Osmanlı arkasında ne fabrika bıraktı ne de okumuş halk. Cumhuriyetin başında neredeyse hiç fabrikası olmayan bir Anadolu vardı. Bugün ülkenin geliştirebildiği sanayileşme tekstil ve inşaat. Bu ilk çağlardan öteye dokuma ve yapı olarak var olan sanayi. Gerisi, örneğin otomotiv ithal katkılı. Çağdaş uç sanayilerin hiçbiri yok.

Mühendis, fizikçi, kimyager, biyolog, jeolog, matematikçi yetiştirmenin makine ithal etmekten önemli olduğunu bizim toplum bilinçlendiremediği için müşteri olmaktan başlayıp sömürülen bir toplumuz. Amerika’dan sonra da, orantılı olarak, en çok borcu olan ülke.

Yakın geleceği planlamak için iyi yetişmiş bilim adamlarını ve uzmanları yetiştiremezsek, belki ülkenin sonu gelmez ama, bağımsızlığın sonu gelebilir.

Fakat yükseköğretimin bir bölümünü evrensel düzeye çıkarabilirsek iklimsel olumsuzlukları ve enerji krizini karşılayacak uzmanları yetiştirebiliriz.

 

Geleceği tüccar planlayamaz

Küresel felaket senaryolarının, eğer çıkış yolları varsa, ancak bilim adamları bulabilir. Tüccarlar değil.

İklimsel değişmenin insanlığın geleceğini değiştirme olasılığı bilimsel niteliklidir. İklimsel değişim şimdiden Türkiye’yi etkileyen fiziksel olaylardan biri olarak Türkiye’nin birinci temel sorununu oluşturuyor. Türkiye’de tarım can çekişiyor. Bundan sorumluların ya da üniversitelerin ağırlıklı olarak söz ettiğini işittiniz mi? Hollanda bütçesine şimdiden her yıl bir fon koyuyor. Ülkeyi denize karşı koruyan setlerin yüzyıl boyunca yükselen denize karşı yükseltilmesi için..

İkinci küresel sorun çoktan çözüm yoluna girmesi gereken enerji üretimidir. Üstelik ülkenin satın alan bir ekonomiden üreten bir ekonomiye geçmesini sağlayacaktır. Türkiye ise petrol fakiridir. Oysa Türkiye’de bugün kullandığımız enerjinin üç katını rüzgârdan, altı katının güneşten elde etme potansiyelimiz var. Almanya nükleer enerji kaynağını dışladı. Bugün elektrik üretiminin %20’ sini rüzgâr ve biofüel’den elde ediyor.
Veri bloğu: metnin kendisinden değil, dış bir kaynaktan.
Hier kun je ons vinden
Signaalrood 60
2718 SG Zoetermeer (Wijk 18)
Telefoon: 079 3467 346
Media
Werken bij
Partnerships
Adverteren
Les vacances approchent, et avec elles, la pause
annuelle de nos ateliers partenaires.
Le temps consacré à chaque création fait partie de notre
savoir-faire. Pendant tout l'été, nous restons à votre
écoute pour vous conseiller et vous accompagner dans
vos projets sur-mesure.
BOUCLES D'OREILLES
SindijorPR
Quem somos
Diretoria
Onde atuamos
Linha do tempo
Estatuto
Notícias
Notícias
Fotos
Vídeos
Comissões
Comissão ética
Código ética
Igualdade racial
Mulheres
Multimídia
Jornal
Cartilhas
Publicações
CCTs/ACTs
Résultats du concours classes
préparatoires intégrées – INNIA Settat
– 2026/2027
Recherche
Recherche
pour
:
Biz gazetelerde Taksim’e Osmanlı döneminin en çirkin ve özgün olmayan kışlasını yeniden yapmak, İstanbul’a bir kanal açmak, Köprü yapmak, iki milyonluk İstanbul daha yaratmaktan söz ediyoruz.
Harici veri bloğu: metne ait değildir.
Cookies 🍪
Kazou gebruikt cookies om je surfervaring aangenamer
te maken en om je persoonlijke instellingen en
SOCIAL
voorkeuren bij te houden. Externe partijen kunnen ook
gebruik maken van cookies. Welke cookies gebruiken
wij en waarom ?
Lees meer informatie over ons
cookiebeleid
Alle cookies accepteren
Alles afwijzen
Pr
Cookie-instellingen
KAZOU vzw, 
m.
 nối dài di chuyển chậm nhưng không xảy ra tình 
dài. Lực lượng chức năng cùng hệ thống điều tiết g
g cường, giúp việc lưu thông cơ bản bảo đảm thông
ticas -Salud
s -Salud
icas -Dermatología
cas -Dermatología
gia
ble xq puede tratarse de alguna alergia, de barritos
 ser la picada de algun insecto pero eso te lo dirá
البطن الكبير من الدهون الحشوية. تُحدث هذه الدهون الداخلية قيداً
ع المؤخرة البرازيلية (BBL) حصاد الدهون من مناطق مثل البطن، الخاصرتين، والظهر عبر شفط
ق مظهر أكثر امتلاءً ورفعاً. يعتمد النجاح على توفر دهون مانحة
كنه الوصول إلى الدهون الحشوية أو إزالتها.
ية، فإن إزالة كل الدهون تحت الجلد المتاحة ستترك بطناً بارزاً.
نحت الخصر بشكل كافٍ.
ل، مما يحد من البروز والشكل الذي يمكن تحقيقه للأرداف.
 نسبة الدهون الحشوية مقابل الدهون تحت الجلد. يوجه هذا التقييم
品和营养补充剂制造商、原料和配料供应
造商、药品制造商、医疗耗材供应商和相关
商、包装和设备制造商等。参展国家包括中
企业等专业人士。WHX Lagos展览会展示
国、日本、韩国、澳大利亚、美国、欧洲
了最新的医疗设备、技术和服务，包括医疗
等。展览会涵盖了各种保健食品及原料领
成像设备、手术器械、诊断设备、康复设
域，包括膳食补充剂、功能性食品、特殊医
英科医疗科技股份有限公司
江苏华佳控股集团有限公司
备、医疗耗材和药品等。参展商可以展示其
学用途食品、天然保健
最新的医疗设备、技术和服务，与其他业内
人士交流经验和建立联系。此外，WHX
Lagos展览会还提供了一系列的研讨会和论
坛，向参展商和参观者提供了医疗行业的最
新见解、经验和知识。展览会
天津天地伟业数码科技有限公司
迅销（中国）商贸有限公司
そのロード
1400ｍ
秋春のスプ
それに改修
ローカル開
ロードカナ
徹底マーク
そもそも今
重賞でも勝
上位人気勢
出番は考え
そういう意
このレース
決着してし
İklim ve enerji sorunları Almanya için, Çin için Amerika için neyse, bizim için de aynıdır. Nedense bu konular biz etkilemiyor.

Bu olasılıklara karşı politikacılar, bilim adamlarına baş vurmadan hiçbir program geliştiremezler. Yeteri kadar uzman yoksa onları yetiştirmek devletin görevidir. Yetişmiş uzmanların karar noktalarında bulunması, bundan sonra daha yoğunlaşacak sorunların önceden hesaplanması ülkenin bütün bu ölümcül olabilecek gelişmelere karşı gerekli programı hazırlaması bugünden yarına gerçekleşecek bir konu değildir.

Bilimden ve çağdaştan haberi olmayan toplumun psikolojik bir hazırlık ve uyarlama dönemine gereksinimi var. Üniversitelerle işbirliği yapacak bağımsız araştırma kurumlarına da gereksinme olabilir. Ve de farklı bir kurumlaşma gerekir.

Çok geç kaldığımızın bilincinde olarak akılcı bir yakın gelecek hesabı ve ülkenin yaşamının sürdürülebilmesinin teknik ve sayısal boyutlarının uzmanlar tarafından saptanmasını sağlamak zorundayız. Bu sorunların yanında seçimler, savaşlar, oy hesaplarının ülkenin geleceğinin ikinci, üçüncü derecede sorunlarıdır.